They put him in the rear seat.
He rested his head back. Lights passing overhead, the freeway overpass. He closed his eyes. Nothing to see.
It was almost midnight, and Moses had been there for a half hour. To her brother, Frannie looked particularly vulnerable. She was now five months pregnant and showing it. Her arms looked thin, he thought. Her face was too hollow. Maybe it was the contrast with the fullness of her belly and breasts. There were circles under her eyes. She sat forward on the low living-room couch, her elbows on her knees, her hands crossed under the bulge of her stomach.

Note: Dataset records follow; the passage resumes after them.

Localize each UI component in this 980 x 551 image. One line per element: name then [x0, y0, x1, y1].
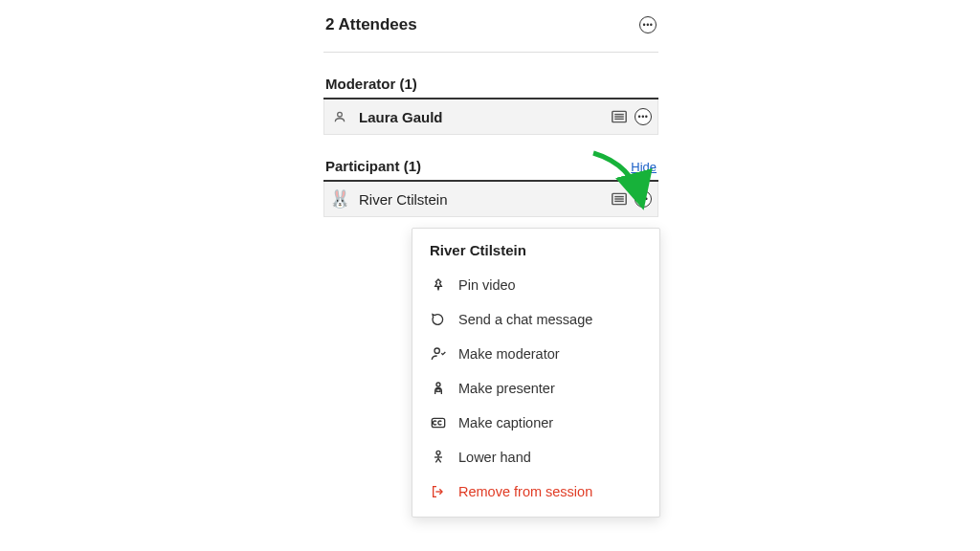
- moderator-section: Moderator (1) Laura Gauld: [323, 76, 658, 135]
- menu-item-label: Pin video: [458, 277, 516, 293]
- menu-make-captioner[interactable]: Make captioner: [412, 406, 659, 440]
- attendee-context-menu: River Ctilstein Pin video Send a chat me…: [412, 228, 660, 518]
- menu-title: River Ctilstein: [412, 242, 659, 268]
- attendees-panel: 2 Attendees Moderator (1) Laura Gauld: [323, 11, 658, 217]
- menu-item-label: Make presenter: [458, 381, 555, 396]
- person-icon: [330, 107, 349, 126]
- menu-item-label: Send a chat message: [458, 312, 592, 327]
- pin-icon: [430, 276, 447, 294]
- more-icon: [643, 20, 654, 30]
- participant-section-title: Participant (1): [325, 158, 421, 174]
- attendee-row[interactable]: 🐰 River Ctilstein: [323, 182, 658, 217]
- svg-point-9: [434, 348, 439, 353]
- attendee-row[interactable]: Laura Gauld: [323, 99, 658, 135]
- svg-point-13: [436, 451, 440, 454]
- presenter-icon: [430, 380, 447, 397]
- attendee-name: Laura Gauld: [359, 109, 612, 125]
- menu-item-label: Remove from session: [458, 484, 592, 499]
- menu-item-label: Make captioner: [458, 415, 553, 430]
- exit-icon: [430, 483, 447, 500]
- attendee-name: River Ctilstein: [359, 191, 612, 208]
- hide-link[interactable]: Hide: [631, 160, 657, 174]
- moderator-section-header: Moderator (1): [323, 76, 658, 99]
- menu-item-label: Lower hand: [458, 450, 531, 465]
- avatar-icon: 🐰: [330, 189, 349, 209]
- menu-pin-video[interactable]: Pin video: [412, 268, 659, 302]
- svg-rect-11: [436, 389, 440, 392]
- moderator-icon: [430, 345, 447, 363]
- menu-send-chat[interactable]: Send a chat message: [412, 302, 659, 337]
- lower-hand-icon: [430, 449, 447, 466]
- more-icon: [638, 112, 649, 121]
- list-icon[interactable]: [612, 192, 627, 206]
- menu-make-moderator[interactable]: Make moderator: [412, 337, 659, 371]
- menu-item-label: Make moderator: [458, 346, 560, 362]
- svg-point-0: [338, 112, 343, 117]
- attendee-more-button[interactable]: [635, 108, 652, 125]
- panel-title: 2 Attendees: [325, 15, 417, 34]
- list-icon[interactable]: [612, 110, 627, 123]
- participant-section: Participant (1) Hide 🐰 River Ctilstein: [323, 158, 658, 217]
- participant-section-header: Participant (1) Hide: [323, 158, 658, 182]
- panel-header: 2 Attendees: [323, 11, 658, 53]
- svg-point-10: [436, 383, 440, 386]
- moderator-section-title: Moderator (1): [325, 76, 417, 92]
- chat-icon: [430, 311, 447, 328]
- menu-remove-session[interactable]: Remove from session: [412, 474, 659, 509]
- menu-make-presenter[interactable]: Make presenter: [412, 371, 659, 406]
- more-icon: [638, 194, 649, 204]
- attendee-more-button[interactable]: [635, 190, 652, 208]
- panel-more-button[interactable]: [639, 16, 657, 33]
- menu-lower-hand[interactable]: Lower hand: [412, 440, 659, 474]
- captioner-icon: [430, 414, 447, 431]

Moses was telling her that the best thing to do was wait. He’d turn up. Moses had had his own lost weekends, or nights.
“This isn’t a lost weekend, Mose.” She hesitated. “He’s with Jane. I know he’s with Jane.”
Moses shook his head. “There’s no way, Frannie.”
“She came here today asking for him.”
“Jane did?” He mulled that. “What did she want?”
“She wanted Dismas. She always wants Dismas. He’s gone back to her before.”
“Frannie. Come on. He wasn’t with you then. He wasn’t with anybody. It probably had to do with her father being arrested. He and Diz were friends, right?”
“Are, I think.”
“Well?”
Why hadn’t she thought of that? These raging hormones were making her crazy.
“He probably went down to get him out, help get him out, whatever they do down there. Lost track of the time.”
“Diz never loses track of the time. What if he got Jane’s father out, and then they all went out somewhere to celebrate, and then her father left them together . . . ?”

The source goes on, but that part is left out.